• **What is expected**
Your task is to gather the lines below that hold the string "Panamá".

• **Data section**
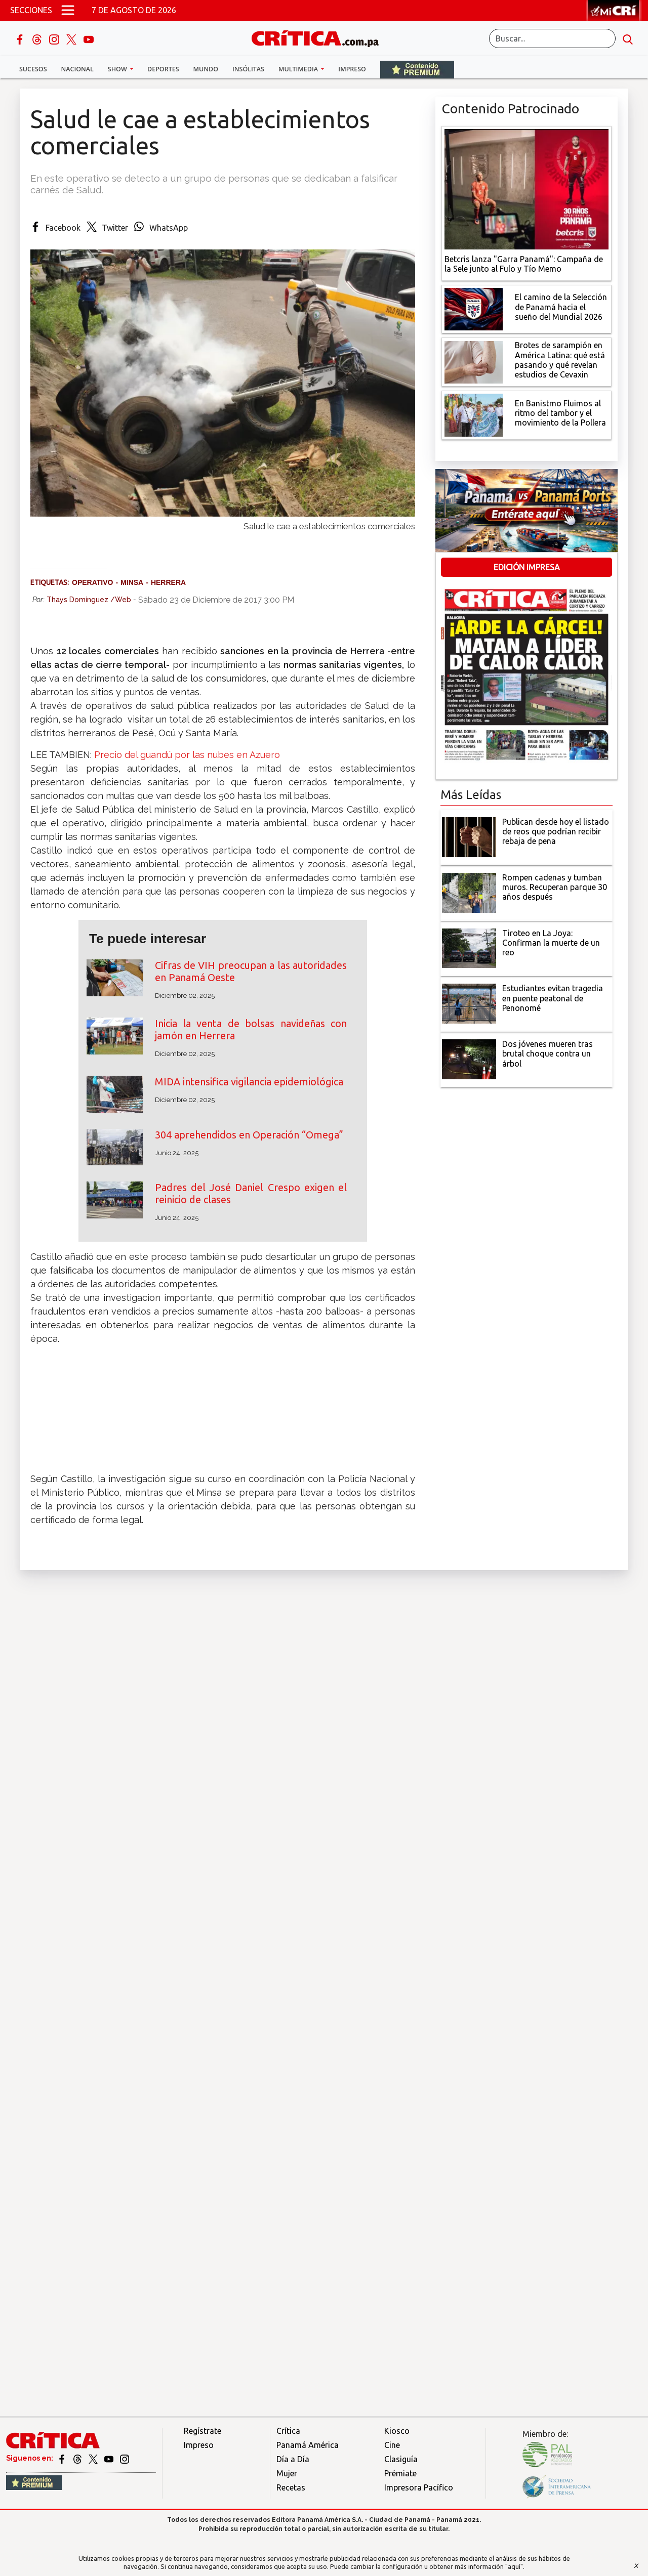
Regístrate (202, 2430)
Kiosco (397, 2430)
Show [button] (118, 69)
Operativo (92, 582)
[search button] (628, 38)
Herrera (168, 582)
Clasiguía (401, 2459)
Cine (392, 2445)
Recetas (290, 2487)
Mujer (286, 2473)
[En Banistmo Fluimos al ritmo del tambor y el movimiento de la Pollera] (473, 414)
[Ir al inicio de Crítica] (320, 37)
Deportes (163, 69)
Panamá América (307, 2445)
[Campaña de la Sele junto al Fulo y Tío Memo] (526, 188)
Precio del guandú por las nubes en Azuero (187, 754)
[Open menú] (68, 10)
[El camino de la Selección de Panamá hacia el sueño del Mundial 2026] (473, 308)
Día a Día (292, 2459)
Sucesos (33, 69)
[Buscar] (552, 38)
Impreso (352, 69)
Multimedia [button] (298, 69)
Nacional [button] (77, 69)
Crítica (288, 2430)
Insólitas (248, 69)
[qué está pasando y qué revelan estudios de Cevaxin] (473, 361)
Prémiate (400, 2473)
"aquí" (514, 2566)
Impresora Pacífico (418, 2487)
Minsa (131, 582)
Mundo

• **Finished exercise**
Panamá América (307, 2445)
[El camino de la Selección de Panamá hacia el sueño del Mundial 2026] (473, 308)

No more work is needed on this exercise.